Starting from scratch may be better than a dairy conversion when going to grass-based dairying

by Allan Nation

STAUNTON, Virginia: James Wenger said that after having been through the long struggle of converting his conventional dairy to a grass-based seasonal one, he's not sure if he would have been better off if he had just sold out and started over with a grass-based farm. Preferably one with no fescue.

"The hardest thing for a conventional dairyman to do is quit growing corn. I think it is probably far easier to just sell out and start over somewhere else with an all-grass farm," he said.

Wenger got his feet wet in grazing by starting to graze his replacement heifers in 1989 but didn't get the confidence to start grazing his production cows until 1995.

He said he liked grazing so well that he decided to go seasonal in 1996.

In 1998, he passed over the threshold into being a grass farmer by stopping growing corn. In that year he sold all of his corn equipment and silos.

"They say if you're out to cut costs, cut your biggest cost first. Growing corn was my biggest cost."

He said that dairymen just starting grazing should not build any permanent pasture subdivisions but should use one-wire temporary fences.

"I wound up tearing out all of my original paddocks," he said.

He said the most crucial thing is to get your lanes correct. The lane-ways and water reticulation should be put in before the fence subdivision.

Today, the 75 to 80 acres he uses as his primary grazing ground is subdivided into 16 paddocks, four to six acres in size, with one wire fences. Each paddock has two watering points.

60 COWS ON AN ACRE FOR A DAY

He uses temporary fence to further subdivide these paddocks into half acre paddocks. One acre can feed his 60 cows for a day and he moves them twice a day.

He also has a 40-acre hay field that can be used for grazing during dry weather.

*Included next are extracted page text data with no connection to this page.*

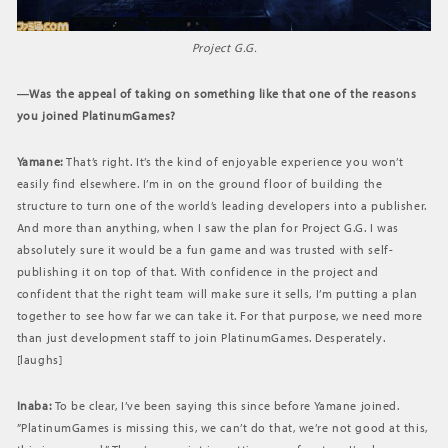
Project G.G.
―Was the appeal of taking on something like that one of the reasons
you joined PlatinumGames?
Yamane:
That’s right. It’s the kind of enjoyable experience you won’t
easily find elsewhere. I’m in on the ground floor of building the
structure to turn one of the world’s leading developers into a publisher.
And more than anything, when I saw the plan for Project G.G. I was
absolutely sure it would be a fun game and was trusted with self-
publishing it on top of that. With confidence in the project and
confident that the right team will make sure it sells, I’m putting a plan
together to see how far we can take it. For that purpose, we need more
than just development staff to join PlatinumGames. Desperately.
[laughs]
Inaba:
To be clear, I’ve been saying this since before Yamane joined.
”PlatinumGames is missing this, we can’t do that, we’re not good at this,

He is discontinuing the making of dry hay and using baleage instead.

His preferred pasture is a mixture of alfalfa and orchardgrass. He is slowly renovating all of his paddocks from fescue to this mix.

His renovation schedule is to burn down the fescue in the fall with herbicide and plant it to cereal rye. This provides both late fall and early spring grazing.

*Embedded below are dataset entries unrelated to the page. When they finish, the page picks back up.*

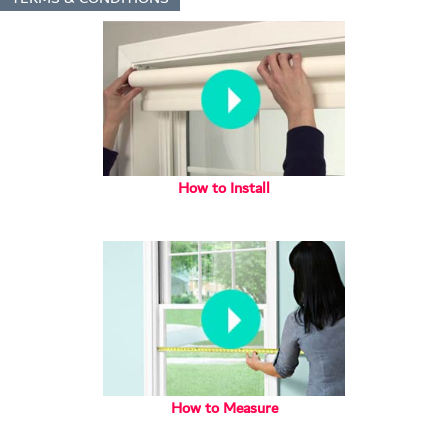
How to Install
How to Measure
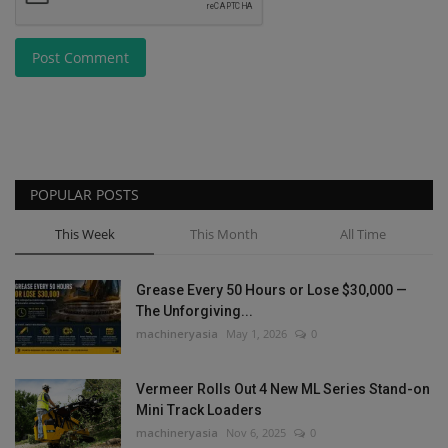
Post Comment
POPULAR POSTS
This Week
This Month
All Time
Grease Every 50 Hours or Lose $30,000 —
The Unforgiving...
machineryasia
May 1, 2026
0
Vermeer Rolls Out 4 New ML Series Stand-on
Mini Track Loaders
machineryasia
Nov 6, 2025
0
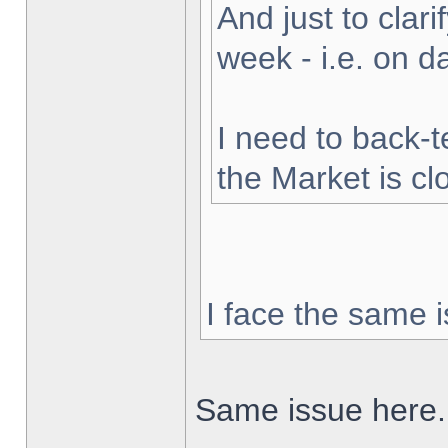
And just to clarif
week - i.e. on 
I need to back-t
the Market is cl
I face the same i
Same issue here.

In mid-May, these cereal rye acres are planted to sorghum-sudan for summer grazing.

"I've found brown, mid-rib sorghum-sudan to be a good money maker for a dairyman. It helps greatly to balance out your forage growth curve in hot weather.

In August, the sorghum-sudan is sprayed out and the land is planted to the alfalfa/orchard mixture.

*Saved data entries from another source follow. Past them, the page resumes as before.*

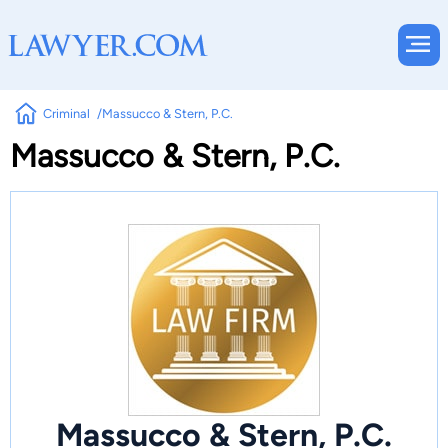
Criminal
Massucco & Stern, P.C.
Massucco & Stern, P.C.
Massucco & Stern, P.C.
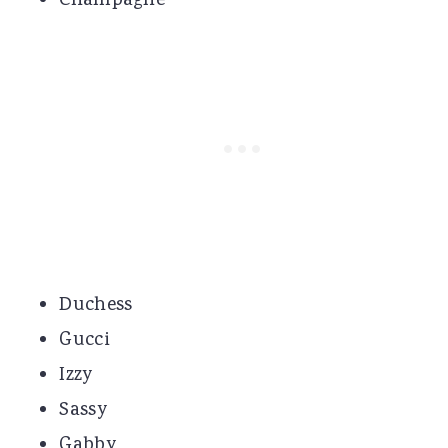
Champagne
Duchess
Gucci
Izzy
Sassy
Gabby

He uses 10 pounds of alfalfa and eight pounds of orchard grass seed per acre.

SEASONAL BREEDING

He starts calving on February 25th and dries the cows off on December 20th. From a Holstein base he has been moving toward Jersey and grows out all of his own replacements. He plans to increase his herd size to 90 cows.

He uses all natural service with no A-I and gets a 75 to 80 percent take in 45 to 50 days of breeding. He has been narrowing his breeding window each year to get a better match of milk and grass production.

Due to the high cost of North American dairy replacements, all open cows are given two chances at becoming pregnant before culling. The open cows that fail to breed are grazed on undeveloped rough land in a nearby river bottom until the following year's breeding season when they are given another chance.

He has been using the New Zealand method of batch-rearing calves for several years and has found it to be far superior to individual hutch rearing.